L’unico dato certo – continua il comandante dei vigili leccesi - è che all’origine di tutto vi è un’irregolarità nel procedimento di notifica non imputabile al Comando di Polizia Locale e che tale irregolarità ha vanificato la corretta riscossione di migliaia di verbali di accertamento al codice della strada del tutto legittimi. In questa vicenda, com’è di tutta evidenza, il Comando di Polizia Locale è parte lesa. Ogni eccezione eccepita dal Presidente della Lupiae Servizi SpA in merito è stata puntualmente confutata, ma non è questa la sede opportuna per darne conto. Ricordo a me stesso che il servizio di notifica fu affidato alla municipalizzata per precisa volontà dell’Amministrazione e che noi chiedemmo la revoca immediata dell’incarico alle prime avvisaglie di irregolarità.”

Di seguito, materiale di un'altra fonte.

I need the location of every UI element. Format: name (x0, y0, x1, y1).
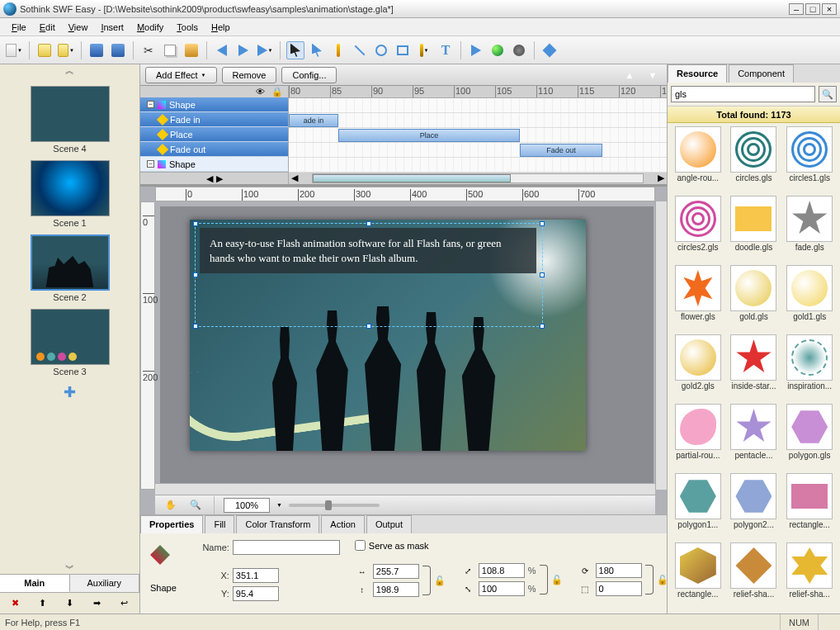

“Per motivi di gestione dei dati non abbiamo potuto evitare di inviare le lettere pre-ruolo relative agli accertamenti “incriminati” – chiarisce il Comandante – ma questo non compromette la loro archiviazione. Anzi. Ribadisco: la lettera pre-ruolo è, per così dire, irrituale, il termine di pagamento in essa contenuto non è perentorio. Il suo recapito ha messo al corrente il destinatario dell’irregolarità in tempi utili per rimediare, prima dell’iscrizione a ruolo. Io lo considero un atto di trasparenza. Nella stessa ottica abbiamo accolto di buon grado l’invito a pubblicare sul sito del Comune e sulla nostra pagina Facebook l’elenco degli accertamenti da ritenersi sospesi. Chiunque ritenga di non aver ricevuto la notifica del verbale può, comunque, contattare i nostri uffici per avere tutte le informazioni del caso.”

“Spero proprio che le mie parole possano contribuire a sedare le polemiche di questi giorni – conclude il Comandante – e a rassicurare tutti i cittadine che il Comando di Polizia Locale, nella sua quotidiana attività, agisce sempre nel rispetto delle regole e nell’interesse comune”.